Harvesting Second Early Maris Peer Potatoes

The time has come to harvest the second early Maris Peer potatoes I chitted way back in March and planted out in April.

I bought the seed potatoes from Wilko and chitted them on the kitchen windowsill for several weeks before planting them in 42L grow bags (also from Wilko).

What is chitting?

Chitting is the process of letting seed potatoes sprout before planting them out. You’ll have seen this happen to supermarket potatoes when you leave them in the cupboard for too long – they’ll eventually start sprouting what look like new roots.

Ideally, though, you want short, stubby roots rather than the long, fleshy ones you get when potatoes are left in the dark for too long.

How to chit potatoes

To chit potatoes, simply place one seed potato rose end up in each cell of an egg box or seed tray and leave somewhere light like a windowsill, greenhouse or potting shed. You’ll want to avoid frost and to err on the side of caution, I’d avoid very cold temperatures as well.

What is the ‘rose end’?

It’s the end of the potato that has what looks like several eyes in a small cluster. The opposite end has a single scar that was attached to the originating seed potato. This should be at the bottom.

The chitting process can take several weeks depending on the location of the seed potatoes. I started chitting my potatoes in early March and planted them into the grow bags in early April.

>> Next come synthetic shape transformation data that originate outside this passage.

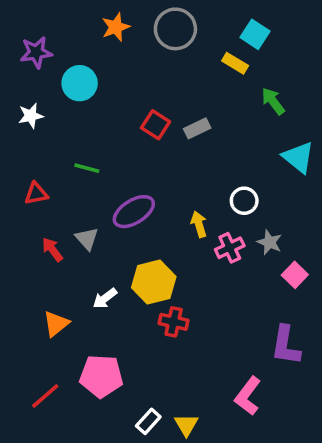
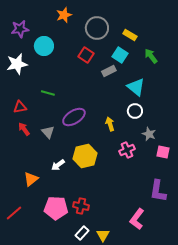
gray circle: (175, 29) -> (97, 28), moved
cyan square: (255, 34) -> (120, 55), moved
white star: (31, 116) -> (17, 64), size x1.5
red square: (156, 125) -> (86, 55), moved
cyan triangle: (298, 157) -> (136, 87), moved
pink cross: (230, 248) -> (127, 150), moved
red arrow: (52, 250) -> (24, 129), moved
pink square: (295, 275) -> (163, 152), turned -32
red cross: (174, 322) -> (81, 206), moved
red line: (45, 396) -> (14, 213), moved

I sowed four seed potatoes in each bag using the following process:

  • Add around four inches of potato compost to the bottom of the grow bag
  • Place the potatoes firmly onto the compost allowing enough space for growth
  • Cover them with another four inches of the same compost
  • Water

The idea is to let the plant grow so there’s about four inches of growth above the surface of the compost, then add more compost so the upper leaves are just visible. This replicates the process of earthing up when you sow potatoes outdoors.

I didn’t do this enough!

And for this reason, I think my crop was smaller than it could have been. But this is my first year growing potatoes so it’s all part of the learning curve.

Attacked by frost

I planted the potatoes in the grow bags at home around the start of April and moved them to the allotment towards the end of the same month. Sadly, we were hit by a slight frost a couple of days after moving them.

I asked for advice from one of the other plot holders, Sue, and she advised me to cut off the frosted parts and leave them to grow.

So I did.

By the middle of July they were looking like they were ready to harvest.

So I did. And here are the results from the three grow bags in the photo.

I don’t know if this is a good yield or not, but they taste yummy with plenty of butter, a pinch of salt and some black pepper.